Les examens réglementaires exigent déjà — et c'est normal — un engagement significatif et une diligence exceptionnelle de la part des promoteurs et des collectivités, mais ils sont souvent extrêmement complexes, entraînent des chevauchements et coûtent cher, provoquant quelquefois de profondes divisions.
Des critères clairs et concis garantissent la prévisibilité pour toutes les parties et permettent aux projets approuvés d'être menés à bien, au lieu d'avoir à reprendre des parties essentielles du processus ou de perdre des années à défendre une approbation devant les tribunaux.
Or, le projet de loi C-69 des libéraux multiplie les critères qui ne relèvent pas directement du promoteur et qui sont si vagues qu'on n'arrive pas à déterminer à quoi ils se rapportent précisément, de sorte que les promoteurs sont incapables de les intégrer ou d'en tenir compte dans leurs soumissions.
S'ils ne sont pas aussi concis que le souhaiteraient les conservateurs, les amendements du Sénat représentent quand même une vaste amélioration par rapport au libellé original des libéraux.

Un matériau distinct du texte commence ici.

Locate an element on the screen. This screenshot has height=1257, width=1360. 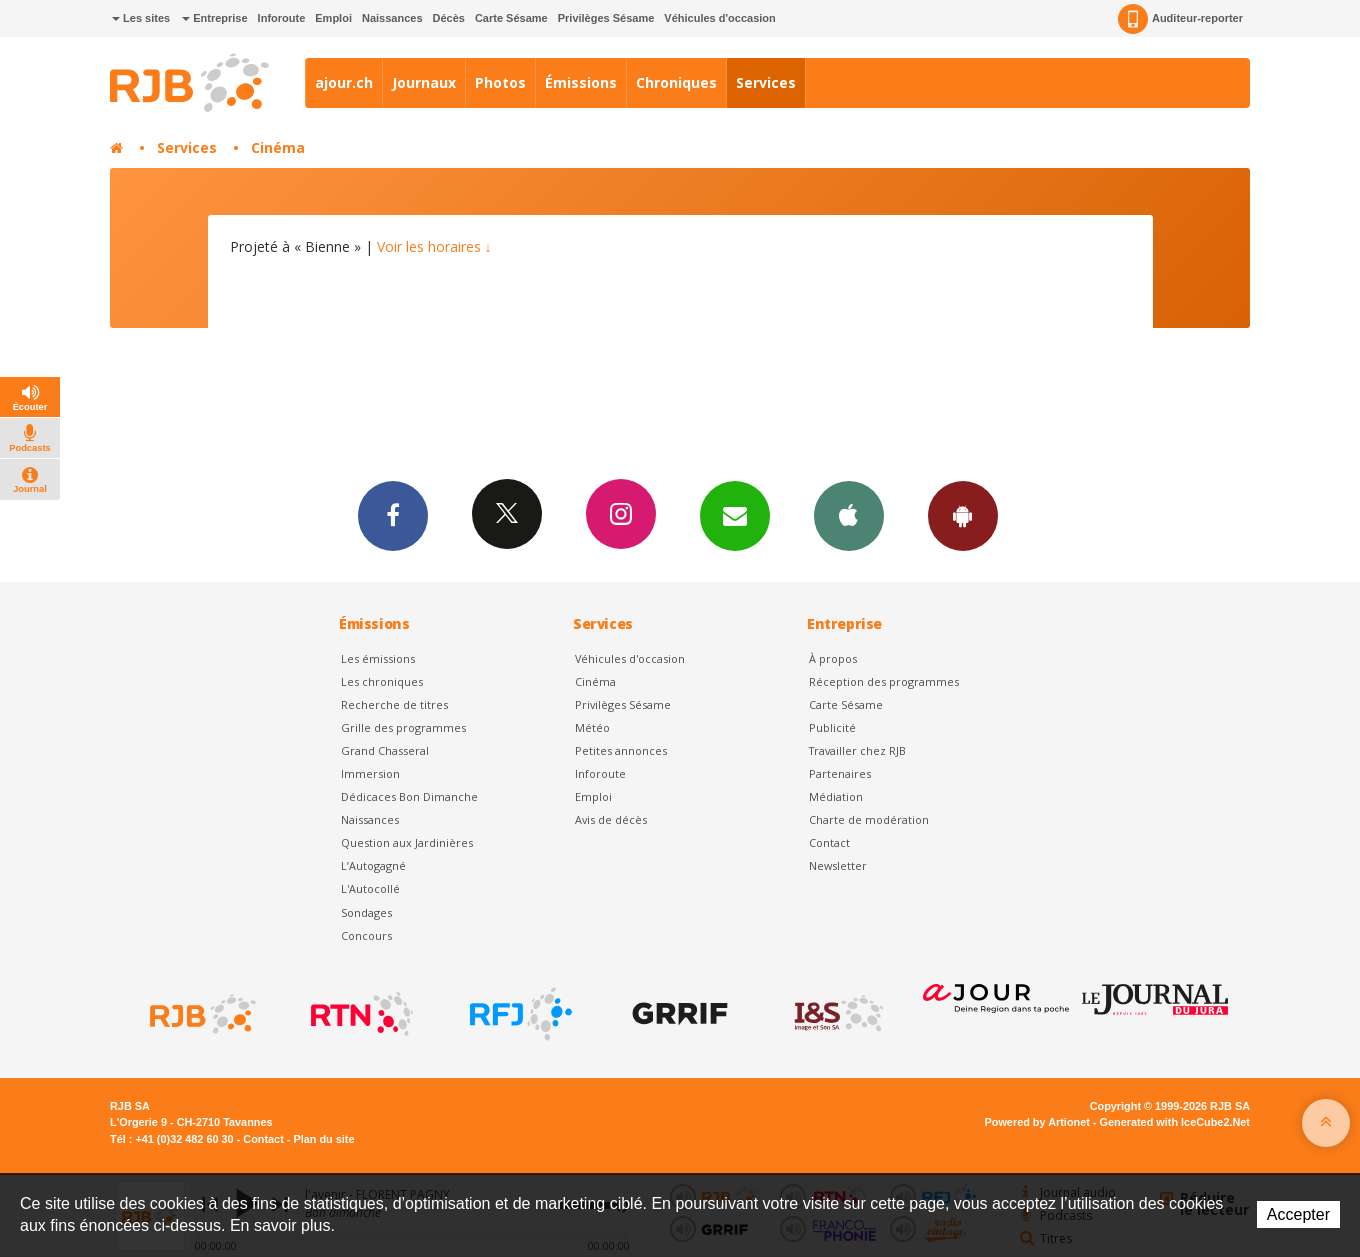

Ils retireraient du processus d'examen les grands débats politiques, en l'axant sur des faits et des données probantes, assortis de critères mesurables, quantifiables et prévisibles.
Les libéraux rejettent tous les correctifs proposés par le Sénat, mais le problème, c'est que les critères qu'ils proposent dans le projet de loi C-69 impliquent que les commissions d'examen fassent des choix fondés sur des enjeux subjectifs, liés aux priorités politiques du gouvernement et qui sont donc intrinsèquement politiques.
Comment un promoteur qui propose un projet concret fondé sur des principes d'ingénierie et représentant des avantages sur les plans techniques, économiques, environnementaux et de la sécurité peut-il anticiper les objectifs politiques du gouvernement du jour afin d'en tenir compte? C'est impossible. Cette incertitude empêchera les promoteurs de proposer de grands projets et des infrastructures essentielles au Canada.